[Transcribed page contents]
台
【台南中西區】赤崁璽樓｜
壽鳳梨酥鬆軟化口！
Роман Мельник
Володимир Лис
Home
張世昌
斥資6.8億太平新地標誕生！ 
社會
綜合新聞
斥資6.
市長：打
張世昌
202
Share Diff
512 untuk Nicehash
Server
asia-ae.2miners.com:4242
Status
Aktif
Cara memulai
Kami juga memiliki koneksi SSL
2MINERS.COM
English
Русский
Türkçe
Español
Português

» **Exercise details**
Output exactly, and only, the lines running from the one that contains "Cara memulai" through the last line of the entries above.

» **Finished exercise**
Cara memulai
Kami juga memiliki koneksi SSL
2MINERS.COM
English
Русский
Türkçe
Español
Português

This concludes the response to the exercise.